LS: Me parece que con la creación de ese programa que viene muy de la mano de la Ley del Arrepentido se le buscó dar un poco más de estatus a este sistema. No hay muchísimos testigos protegidos, debe haber unos 200.

LM: Que con las familias terminan siendo 400, porque algunos viven con sus familias.

LS: De ese universo solo 15 son de causas de corrupción. La mayoría son en causas de trata de personas y narcotráfico. Teníamos un gran desconocimiento de cómo funciona este sistema. El Poder Ejecutivo, que tenía a cargo este programa, tiene el deber de reinsertarlos laboralmente.

-¿Salen a buscar trabajo como cualquier persona o lo provee el Estado?

LS: El programa primero determina qué tan en riesgo está esa persona. Fariña hasta hace poco era un imputado protegido, pero sin embargo lo veías en los estudios de televisión. No así Oscar Centeno, el ex chofer de Roberto Baratta, que nadie sabe dónde vive, ha cambiado su aspecto físico. Pero todavía no está en condiciones de ser reinsertado laboralmente porque consideran que es un testigo de alto riesgo.

-¿Lo solventa el Estado?

LS: Lo solventa el Estado, le dan una vivienda. Igualmente la solvencia económica es muy acotada. Esos son dos ejemplos concretos.

LM: No les permiten usar las redes sociales, no llevan una vida normal.

LS: Es una suerte de prisión con ciertas libertades. Los que son de alto riesgo están absolutamente restringidos. No pueden usar redes sociales, no pueden usar cualquier navegador, no pueden usar líneas celulares o mandar WhatsApp cuando quieren. Hay lugares a los que pueden ir y otros a los que no. Por ejemplo, Fariña tenía como una lista de restaurantes a los que podía ir. Y a determinada hora de la noche ya no podía salir. Te llaman aleatoriamente para saber si estás bien y cómo estás. De hecho, hay casos donde los han sacado de sus provincias, algunos han solicitado cambios de identidad, otro modifican cuestiones de su aspecto físico. Las personas que dieron estos pasos ya no son las mismas, esto también era interesante de indagar. Cómo viven hoy, cómo les cambió la vida.

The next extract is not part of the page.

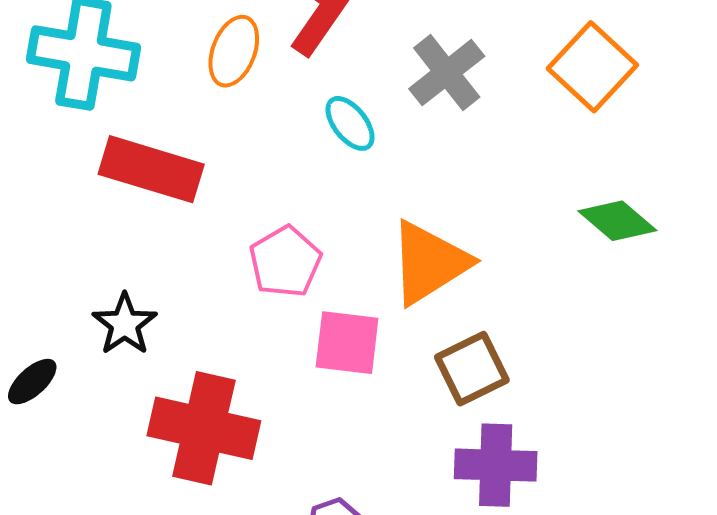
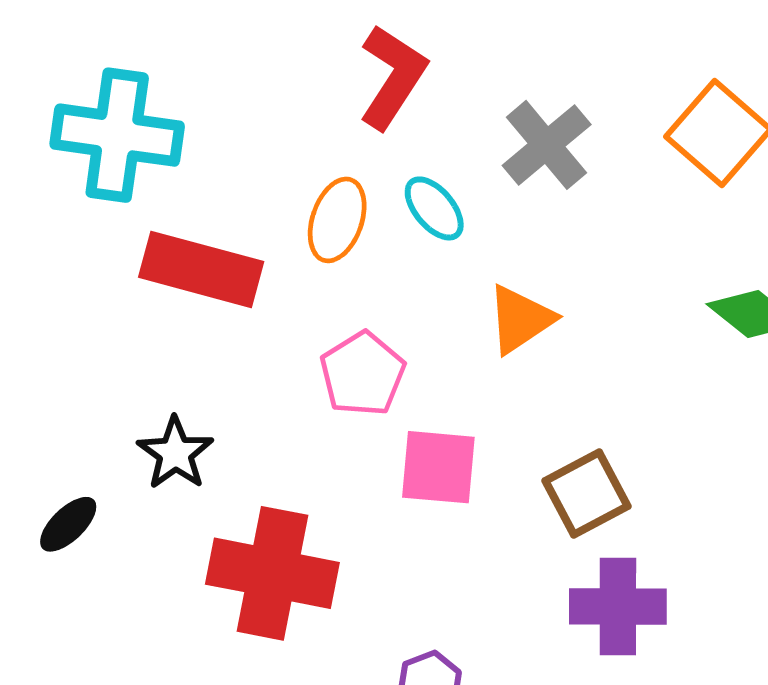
orange ellipse: (234, 51) -> (337, 220), moved
orange triangle: (429, 263) -> (520, 319), moved, size x0.7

-¿Los últimos arrepentidos tenían miedo al cambio de gobierno?

LM: Si. Manzanares fue uno que manifestó estar preocupado por el cambio de gestión. Él decía: “Los que me tienen que cuidar son los que yo denuncié”. Igualmente él se volvió a sur y no quiso estar más en el sistema de protección de testigos. Una vez nos dijo que cuando se apagan las luces se siente desprotegido. Fariña también.

LS: José López y Centeno, tanto después de las PASO como de las elecciones generales, llamaron a Comodoro Py para preguntar qué iba a pasar con ellos. Manzanares era el contador de la electa vicepresidente, José López era su secretario de Obras Públicas. Cuando empezamos a trabajar en el libro faltaban meses para las PASO y ya había una inquietud. Imaginate después del 27 de octubre.